Faire la bonne chose

Synagogue Jeudi 9 novembre 1938, la mémoire collective mondiale vivra dans l'infamie. Tard dans la soirée, le soi-disant Reichskristallnacht a commencé avec des attaques par le SA, les SS, et de nombreux civils sur la vie juive en Allemagne. Selon Wikipedia, "91 Juifs ont été assassinés et 25 000 à 30 000 ont été arrêtés et placés dans des camps de concentration. 267 synagogues ont été détruites et des milliers de maisons et d'entreprises ont été saccagées. "

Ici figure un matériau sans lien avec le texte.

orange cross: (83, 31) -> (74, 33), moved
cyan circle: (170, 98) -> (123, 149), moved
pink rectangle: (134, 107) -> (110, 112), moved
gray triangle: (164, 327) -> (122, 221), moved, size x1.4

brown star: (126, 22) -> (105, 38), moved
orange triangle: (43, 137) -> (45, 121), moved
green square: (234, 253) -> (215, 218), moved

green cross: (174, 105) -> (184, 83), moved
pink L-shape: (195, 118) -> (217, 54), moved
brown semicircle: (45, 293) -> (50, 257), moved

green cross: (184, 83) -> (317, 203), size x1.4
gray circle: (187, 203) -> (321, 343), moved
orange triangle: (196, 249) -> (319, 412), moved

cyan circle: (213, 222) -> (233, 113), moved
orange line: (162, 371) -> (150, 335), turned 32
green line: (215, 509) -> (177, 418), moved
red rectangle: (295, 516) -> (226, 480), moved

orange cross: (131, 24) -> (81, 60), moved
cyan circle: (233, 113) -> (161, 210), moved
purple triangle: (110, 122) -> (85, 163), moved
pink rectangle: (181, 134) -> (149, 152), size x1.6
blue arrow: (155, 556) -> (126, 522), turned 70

Le régime nazi a cherché à décrire le pogrom comme une éruption spontanée de l'indignation de la nation contre les Juifs, bien que peu aient été dupés par ce stratagème. Il était évident que le pogrom était soigneusement planifié et coordonné à grande échelle. La présence importante des chemises brunes a réfuté la revendication de l'action spontanée de la foule.

La plupart des Allemands n'ont rien fait pour arrêter la violence et beaucoup sont descendus dans les rues pour regarder le spectacle, ajoutant l'infamie de l'apathie et du voyeurisme à celle de la violence elle-même. Je ne vais pas spéculer ici combien il aurait été facile ou difficile pour des civils ou de petits groupes d'individus d'intervenir en éteignant des feux ou en confrontant une milice en uniforme. Je soupçonne toutefois qu'il est trop facile de surestimer les possibilités d'aide de l'individu.

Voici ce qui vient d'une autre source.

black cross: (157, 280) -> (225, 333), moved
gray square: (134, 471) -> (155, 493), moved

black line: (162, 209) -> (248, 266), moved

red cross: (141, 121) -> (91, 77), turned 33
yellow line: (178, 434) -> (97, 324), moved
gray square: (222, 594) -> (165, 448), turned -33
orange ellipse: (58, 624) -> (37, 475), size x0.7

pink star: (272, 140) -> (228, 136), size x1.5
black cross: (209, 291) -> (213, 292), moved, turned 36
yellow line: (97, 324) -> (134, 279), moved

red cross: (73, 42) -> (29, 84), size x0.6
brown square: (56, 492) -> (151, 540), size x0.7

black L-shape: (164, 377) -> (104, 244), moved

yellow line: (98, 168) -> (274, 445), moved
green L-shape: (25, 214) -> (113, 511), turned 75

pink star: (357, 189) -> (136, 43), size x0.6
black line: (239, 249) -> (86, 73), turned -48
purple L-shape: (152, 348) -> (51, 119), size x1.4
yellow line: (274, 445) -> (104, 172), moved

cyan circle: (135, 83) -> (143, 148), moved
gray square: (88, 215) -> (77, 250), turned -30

L'extinction des incendies était le travail des services d'incendie. La plupart des services d'incendie sont apparus sur les lieux, mais au lieu d'éteindre les flammes, ils sont restés les bras croisés, s'assurant simplement que les incendies ne se propageaient pas aux bâtiments non juifs.

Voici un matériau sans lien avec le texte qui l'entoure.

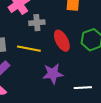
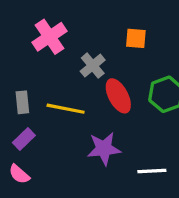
gray cross: (37, 23) -> (93, 66), moved, turned -35

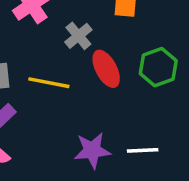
purple star: (104, 149) -> (92, 150), moved

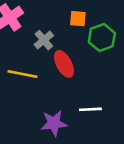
green hexagon: (158, 67) -> (102, 38), moved
white line: (143, 150) -> (90, 109), moved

Kruetzfeld C'est là qu'intervient Wilhelm Krützfeld (voir photo). Wilhelm Krützfeld était le chef du commissariat numéro 16 de la police, Hackescher Markt, au centre de Berlin. Dans son enceinte se trouve la plus grande synagogue du pays, la belle Nouvelle Synagogue (voir photo). La nouvelle synagogue avait été construite dans les années 1880 dans le style mauresque. Pour sa splendeur, le Kaiser Wilhelm I l'avait protégé en vertu de la loi. L'Oberleutnant Krützfeld le savait et il avait le document du Kaiser. Il savait aussi ce que les nazis faisaient. Peu de temps après que les flammes aient commencé à dévorer le vestibule de la synagogue, Krützfeld et quelques-uns de ses hommes se sont présentés. Son pistolet dans une main et la concession du Kaiser dans l'autre, il a exigé que la SA quitte le bâtiment. Ils ont fait. Il a ensuite appelé le service d'incendie et a exigé qu'ils éteignent l'incendie. Ils ont fait.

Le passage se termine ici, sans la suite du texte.